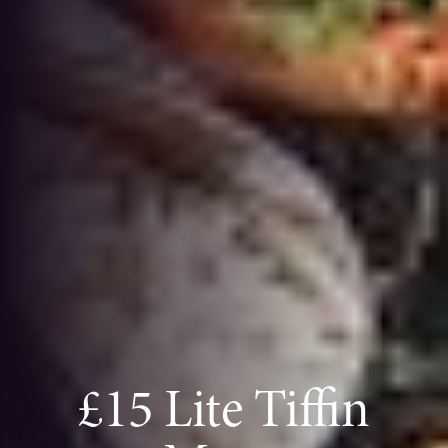
£15 Lite Tiffin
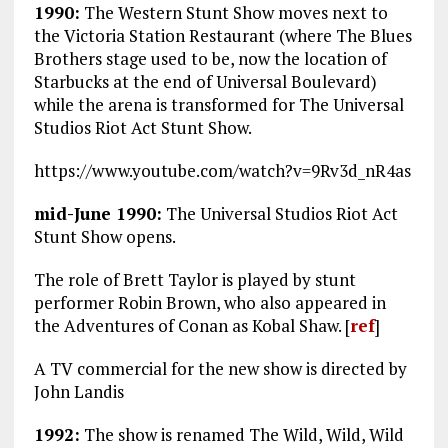
1990:
The Western Stunt Show moves next to
the Victoria Station Restaurant (where The Blues
Brothers stage used to be, now the location of
Starbucks at the end of Universal Boulevard)
while the arena is transformed for The Universal
Studios Riot Act Stunt Show.
https://www.youtube.com/watch?v=9Rv3d_nR4as
mid-June 1990:
The Universal Studios Riot Act
Stunt Show opens.
The role of Brett Taylor is played by stunt
performer Robin Brown, who also appeared in
the Adventures of Conan as Kobal Shaw. [
ref
]
A TV commercial for the new show is directed by
John Landis
1992:
The show is renamed The Wild, Wild, Wild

- _Work item_
Lines from the one with "John Landis" through the last line of the listing above: return these exactly, and nothing else.

- _Exercise solution_
John Landis
1992:
The show is renamed The Wild, Wild, Wild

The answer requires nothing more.